### EXERCISE
Some entries follow. Reproduce exactly the lines starting at the one with "Article précédent" and stopping after the one with "эффективному менеджменту, у".

### DATA FOR THIS TASK
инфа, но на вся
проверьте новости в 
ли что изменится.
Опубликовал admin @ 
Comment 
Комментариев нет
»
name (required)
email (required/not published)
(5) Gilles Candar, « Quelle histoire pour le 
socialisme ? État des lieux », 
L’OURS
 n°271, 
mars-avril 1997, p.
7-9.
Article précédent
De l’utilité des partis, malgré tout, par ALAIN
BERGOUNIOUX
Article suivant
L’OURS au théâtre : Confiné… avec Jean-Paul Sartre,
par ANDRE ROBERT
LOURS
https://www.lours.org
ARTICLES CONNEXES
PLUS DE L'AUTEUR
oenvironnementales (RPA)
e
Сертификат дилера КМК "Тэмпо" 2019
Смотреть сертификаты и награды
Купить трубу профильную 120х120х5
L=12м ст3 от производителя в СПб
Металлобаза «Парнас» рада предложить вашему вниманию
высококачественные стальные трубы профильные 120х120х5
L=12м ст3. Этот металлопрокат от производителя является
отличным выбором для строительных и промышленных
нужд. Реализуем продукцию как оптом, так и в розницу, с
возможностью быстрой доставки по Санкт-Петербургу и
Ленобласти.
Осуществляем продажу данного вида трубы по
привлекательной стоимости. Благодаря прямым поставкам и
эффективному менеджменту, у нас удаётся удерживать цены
---
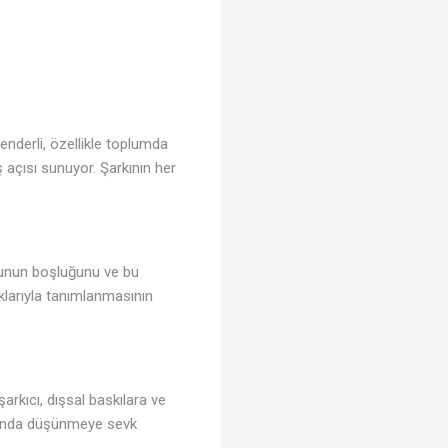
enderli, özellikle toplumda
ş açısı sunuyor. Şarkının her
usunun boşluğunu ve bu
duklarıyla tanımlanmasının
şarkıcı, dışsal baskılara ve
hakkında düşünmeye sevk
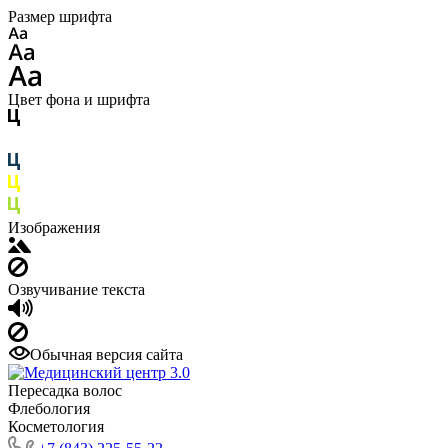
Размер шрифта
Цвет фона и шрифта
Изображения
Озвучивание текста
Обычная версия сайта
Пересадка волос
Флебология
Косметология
...
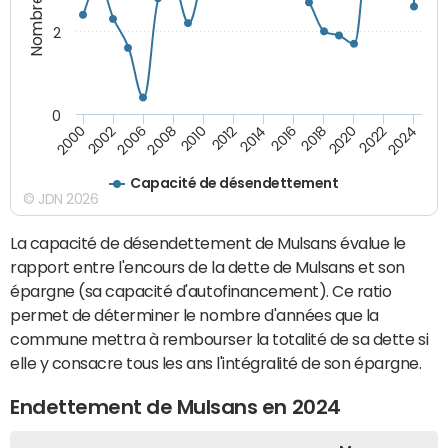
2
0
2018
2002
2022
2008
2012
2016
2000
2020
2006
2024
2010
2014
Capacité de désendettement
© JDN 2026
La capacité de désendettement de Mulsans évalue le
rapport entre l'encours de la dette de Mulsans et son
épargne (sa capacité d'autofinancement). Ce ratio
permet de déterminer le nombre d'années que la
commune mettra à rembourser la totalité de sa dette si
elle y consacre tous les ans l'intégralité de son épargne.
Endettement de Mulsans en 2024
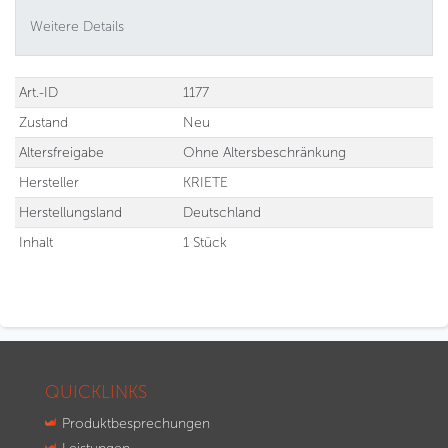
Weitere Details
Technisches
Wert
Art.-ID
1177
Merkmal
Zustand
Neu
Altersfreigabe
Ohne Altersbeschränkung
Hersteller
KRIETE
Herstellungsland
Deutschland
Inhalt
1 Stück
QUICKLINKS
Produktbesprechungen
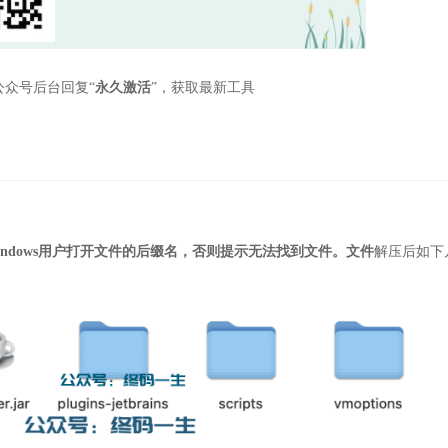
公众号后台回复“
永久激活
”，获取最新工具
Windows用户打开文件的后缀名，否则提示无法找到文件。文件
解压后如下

### RESPONSE TO THIS TASK
Article précédent
De l’utilité des partis, malgré tout, par ALAIN
BERGOUNIOUX
Article suivant
L’OURS au théâtre : Confiné… avec Jean-Paul Sartre,
par ANDRE ROBERT
LOURS
https://www.lours.org
ARTICLES CONNEXES
PLUS DE L'AUTEUR
oenvironnementales (RPA)
e
Сертификат дилера КМК "Тэмпо" 2019
Смотреть сертификаты и награды
Купить трубу профильную 120х120х5
L=12м ст3 от производителя в СПб
Металлобаза «Парнас» рада предложить вашему вниманию
высококачественные стальные трубы профильные 120х120х5
L=12м ст3. Этот металлопрокат от производителя является
отличным выбором для строительных и промышленных
нужд. Реализуем продукцию как оптом, так и в розницу, с
возможностью быстрой доставки по Санкт-Петербургу и
Ленобласти.
Осуществляем продажу данного вида трубы по
привлекательной стоимости. Благодаря прямым поставкам и
эффективному менеджменту, у нас удаётся удерживать цены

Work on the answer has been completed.